BAGHDAD (Reuters) - Iranian exiles in Iraq vowed on Saturday to continue a six-week-old hunger strike until 36 of them arrested during a riot in July are freed and Iraqi forces who took control of their camp leave.
In late July, Iraqi forces took control of Camp Ashraf northwest of Baghdad, home to the Iranian opposition group, the People’s Mujahideen Organization of Iran (PMOI), for two decades under the protection of former Iraqi leader Saddam Hussein.
The raid at the camp, an irritant for the Iraqi government which has close ties to Iran, sparked clashes in which at least seven exiles were killed. Residents say 13 died.
The camp had been protected by the U.S. military until its 3,500 residents were formally transferred to Iraqi jurisdiction last January under a bilateral security pact.
PMOI spokesman Shahriar Kia, speaking by phone from the camp, said the 36 exiles arrested on rioting charges after the clashes were expected to go on trial on Sunday. They were on hunger strike along with “hundreds” of other camp residents.
The PMOI is fighting the Shi‘ite-led government’s plan to close Ashraf and send the exiles to Iran or a third country. Iran, Iraq and the United States consider the PMOI a terrorist organization.
Iraqi officials have not said when it might evict them.
Camp resident Mahkrokh Ghaffari, 47, said she had been on hunger strike for 46 days, only drinking water. She had been given intravenous solution, she said.
Ghaffari’s medical situation could not be independently verified. A U.S. official in Baghdad said the 36 detainees were on a liquid diet.
“I‘m not doing well. I‘m in pain, I’ve lost some of my vision and my hearing is partly gone,” Ghaffari said. “I will continue until we get our demands. We’re not asking much.”
Human rights lawyers in Washington, where the PMOI has some support for its cause, have urged the U.S. military to retake control of the camp to prevent abuses by Iraqi forces.
“If they don’t listen to us, we will continue the strike until they do,” said Ghaffari. “If we want our rights, we have to pay a price for it, even if that price is to die.”
Iraq’s government spokesman was not immediately available.
In Congress on Thursday, U.S. Ambassador to Iraq Christopher Hill told the House Foreign Affairs Committee he was monitoring the status of camp dissidents and that he had assurances from Iraq that the 36 detainees would be treated humanely.
“We have made it very clear to the Iraqi government that we are interested in the well-being of these people, that they should not be forcibly repatriated to Iran,” Hill said.
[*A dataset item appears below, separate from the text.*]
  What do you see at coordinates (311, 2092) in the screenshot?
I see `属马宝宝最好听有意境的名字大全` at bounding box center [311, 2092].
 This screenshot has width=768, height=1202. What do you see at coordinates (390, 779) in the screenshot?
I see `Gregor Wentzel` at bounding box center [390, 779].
U.S. officials stress the camp has been a sovereign matter since Iraq took control of its own security matters.
“People in Ashraf feel betrayed by the Americans,” Behzad Saffari, a camp resident, said by phone.
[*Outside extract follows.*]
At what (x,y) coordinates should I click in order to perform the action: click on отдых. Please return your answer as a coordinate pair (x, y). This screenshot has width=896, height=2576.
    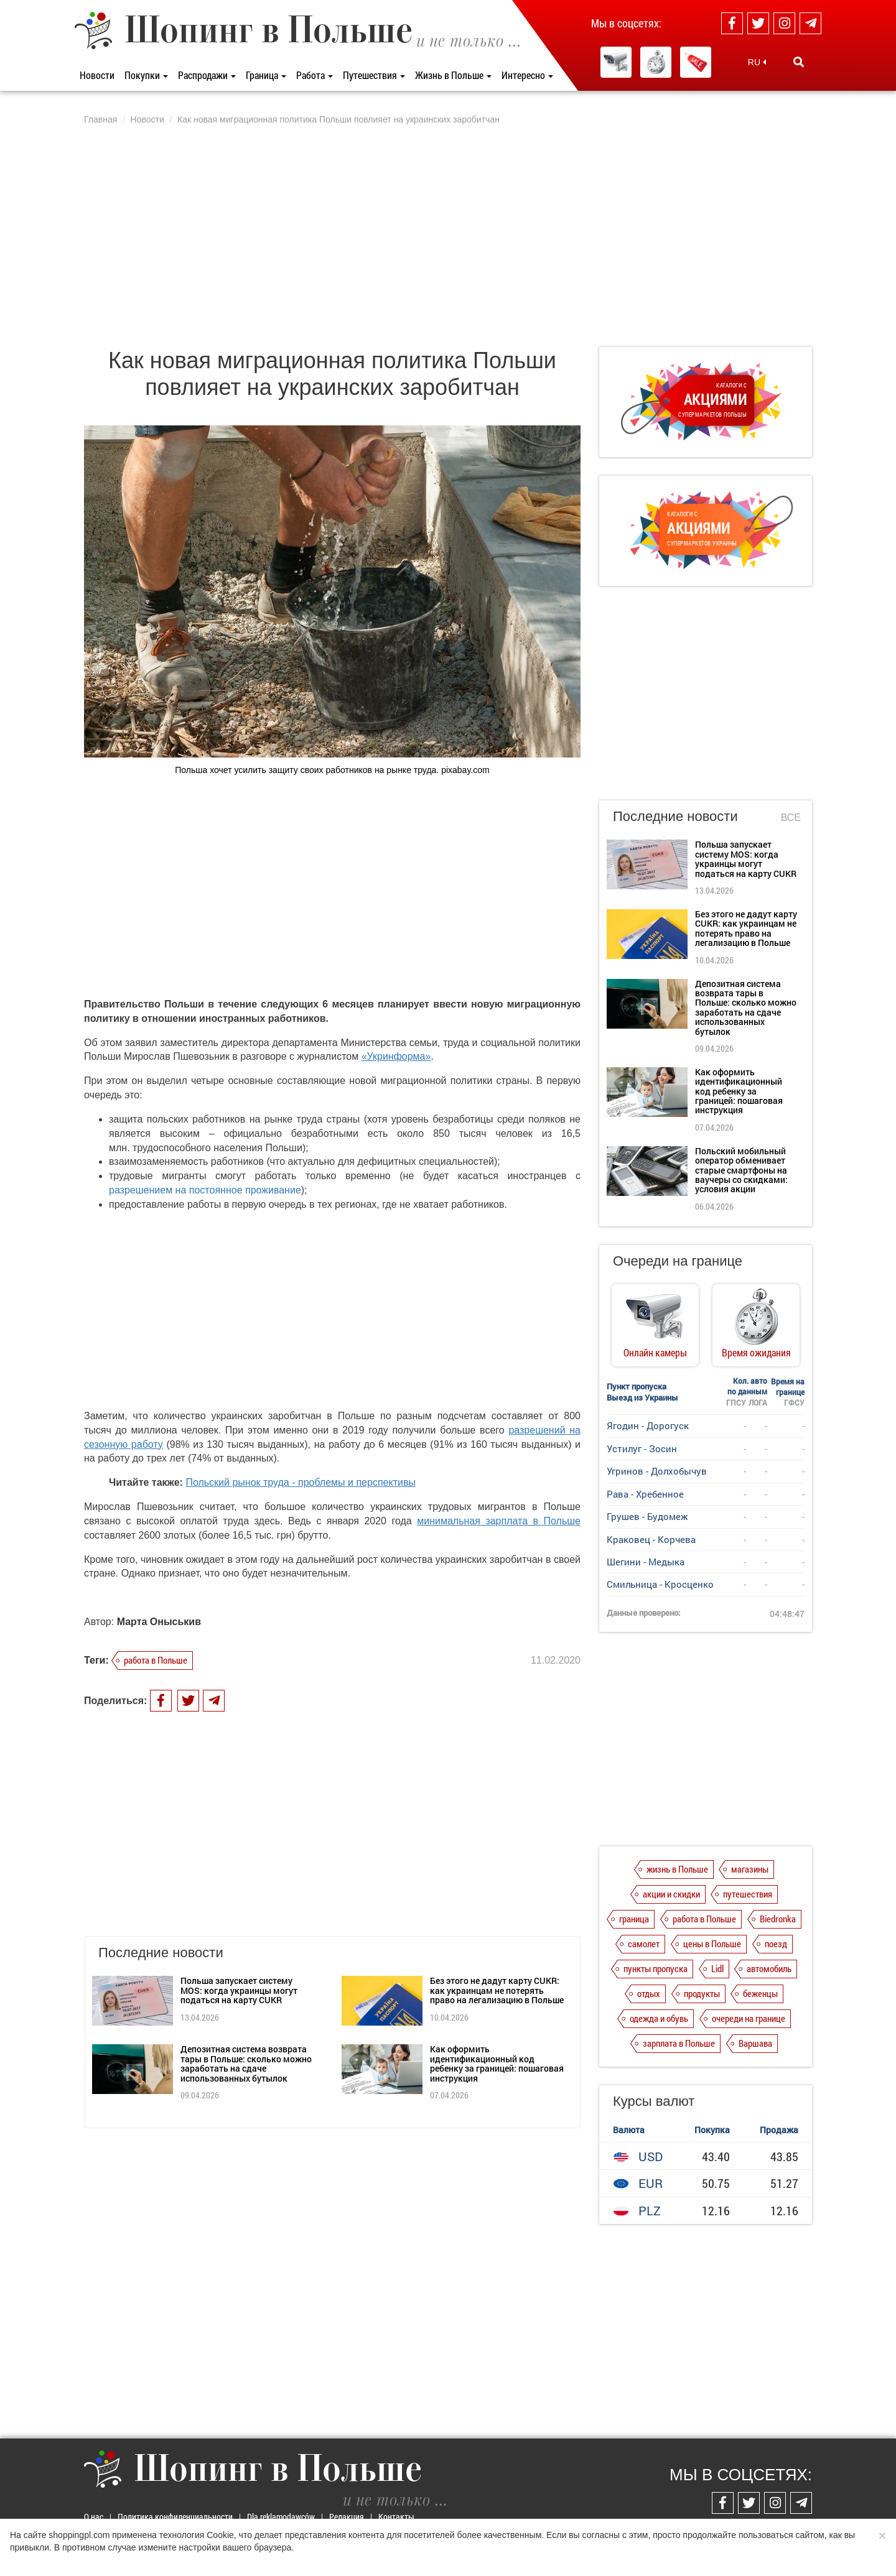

“We still think the Americans have power to influence the Iraqis. Ashraf was handed to Iraqis on the promise of treating us according to international law. They have not done that.”
U.S. embassy spokesman Philip Frayne reiterated that the United States had assurances from Iraq that Ashraf residents would not be mistreated or forcibly repatriated, but said: “We have no legal obligation, or right, to be their protecting power.”